John Henley: Regular Dirty
@ slow
2153 W 21st Street
Opening Saturday, August 30th, from 6PM - 9PM
On view through Friday, September 27th
Enough time in a room full of men and the stories turn blue. It’s just a thing.
Maintenance chores are all about desire for the good life. Maybe that should be edited down: Maintenance chores are all about desire. Present your space in its best light. Present your body groomed, worked out, and postured with confidence.
John Henley’s work is sexy and explicit and populated with hot men in various degrees of undress. Usually men and not boys and enough women to keep it human. Regular, attainable, hard working, ordinary. But something else entirely is going on here. The images are about desire, but desire shifts under your feet so it is difficult to differentiate between hot sex or clean sheets, a room addition to your home or decent cup of coffee. John’s lexicon of desire is no euphemism for prurient subject matter. It is really stuff he wants and can reasonably expect to work a little and get on a pretty consistent basis. String small attainments together, and a good life is under construction. Lived in the context of community that works together, loves together, and occasionally has spats and tension. There is spectacle and illusion but never really anything that amounts to drama. Not a simple compilation. Episodic structures that contain ruptures, re-do’s and parallaxes. The sex bits are there and not in some mournful way that isolates, hides in shame, or relegates to magical thinking. Bits bumping against bits for the bump of it and then back to work. Matter-of-fact without becoming brazen nor losing heat. Emotions and the daily grind all part of a connection.

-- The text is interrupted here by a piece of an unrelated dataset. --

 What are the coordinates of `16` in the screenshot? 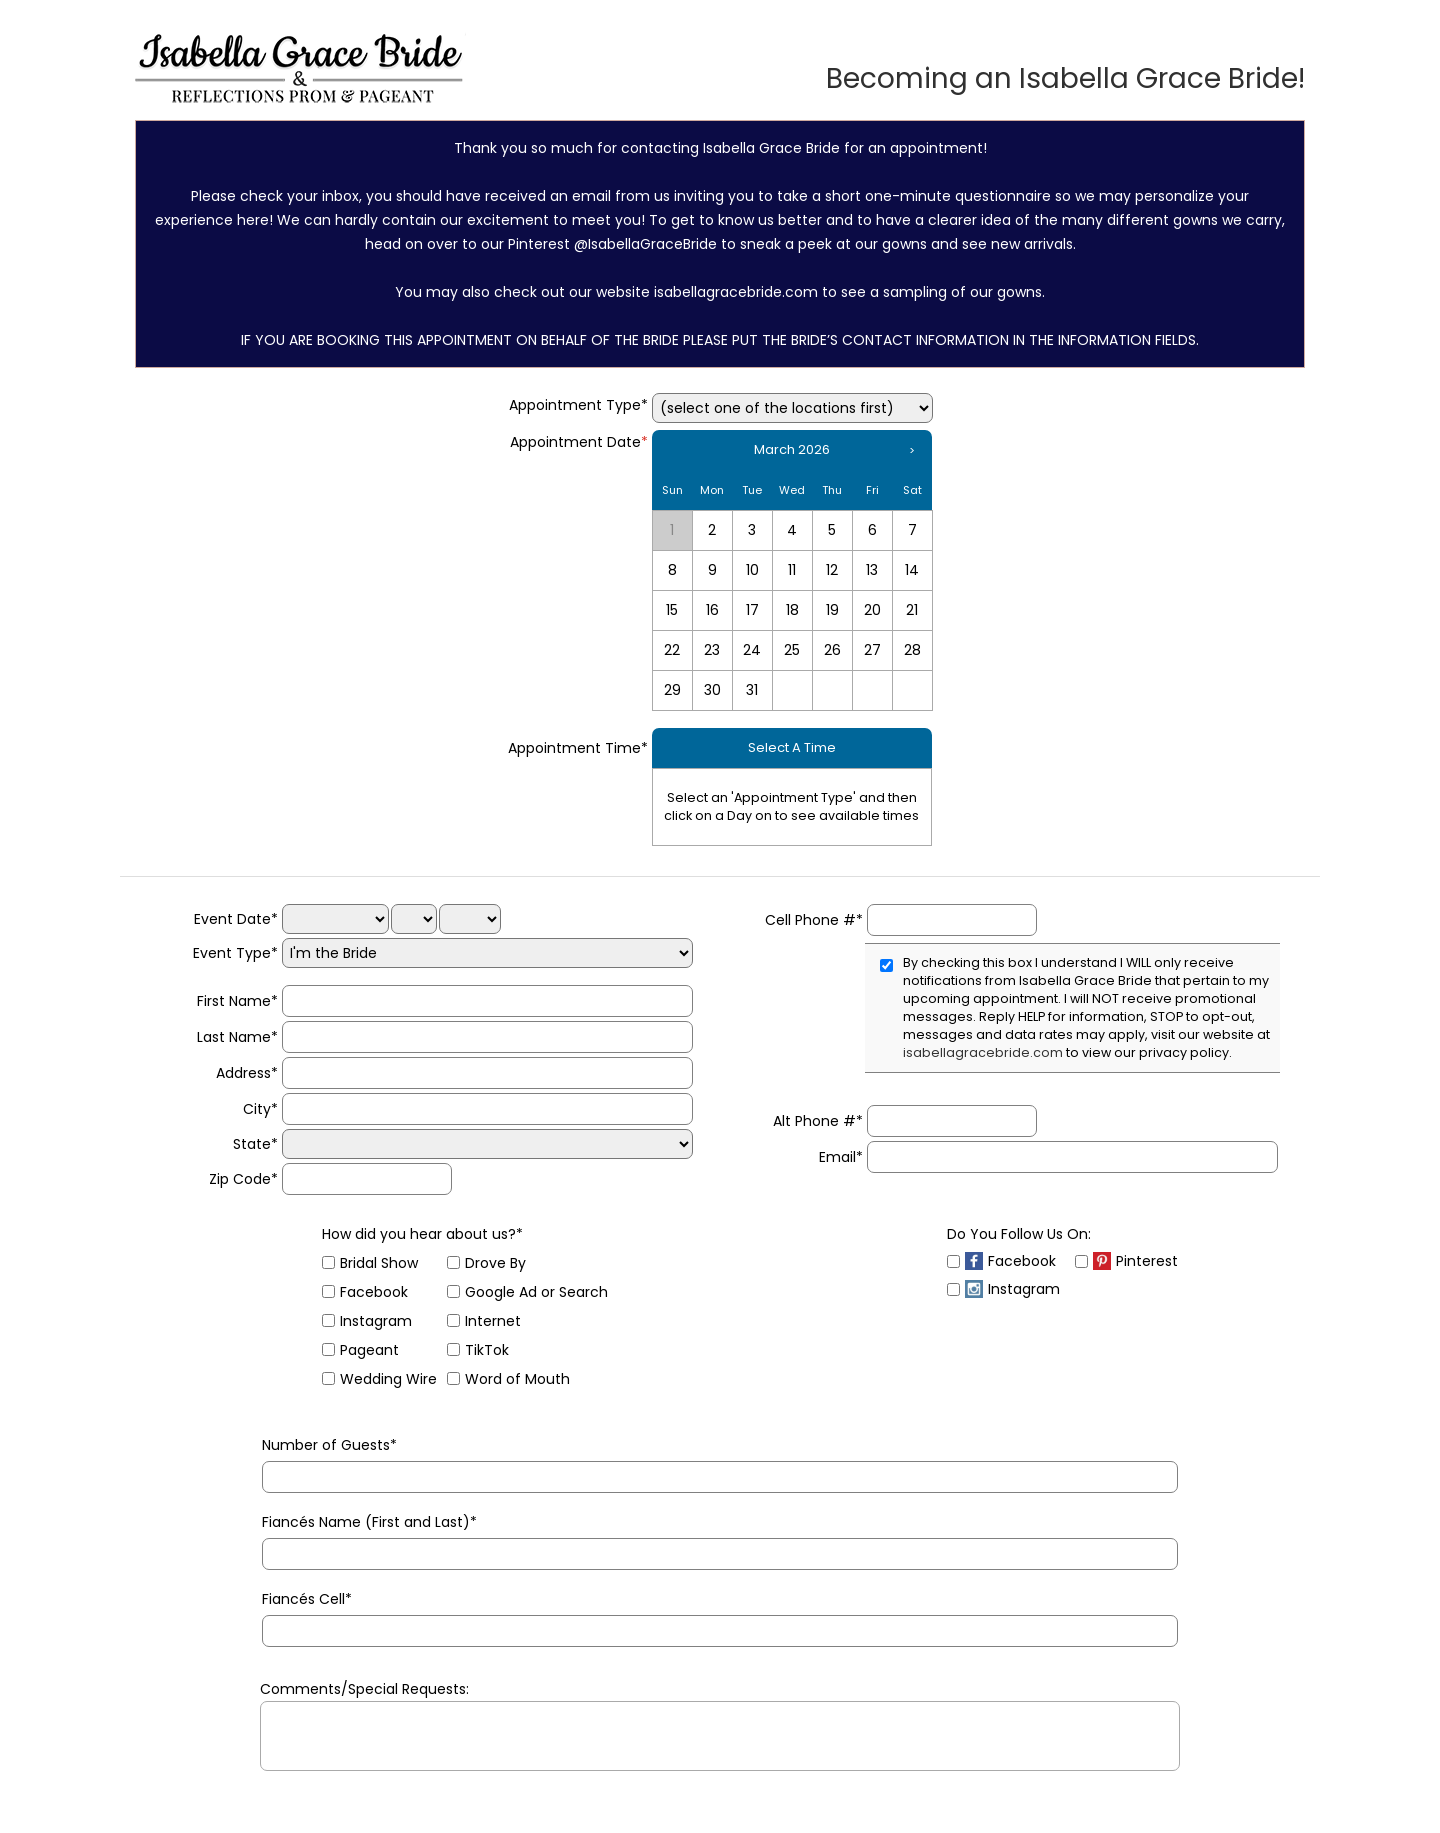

John’s painting is about what you see and can’t say. An expanse of deep blue can relax a troubled mind, well up into deep and weighty sadness, or inflame a randy impulse to grope and thrust. It may describe a bucolic lake or a dreamy stare upwards. It may be word play. Blue as in dirty. Blue as in melancholic. Blue as in blue. Trying to say how all those things work inside images built on subject matter and narrative structures is a fool’s errand. John’s paintings color like that. Color schemes that pretend to be simplified and maybe simply found. Worked like paint. Strokes and gestures. The every day of it all. Lines that carry awkward bulges. Flattened perspective pushing against illusionistic expanses. The crummy cardstock he paints on so the art is not so very fine.
John’s accessible narratives unfold without pandering or dumbing down. We know how he made every move, but we easily get caught up in his scene. Stay a while and see how it pans out.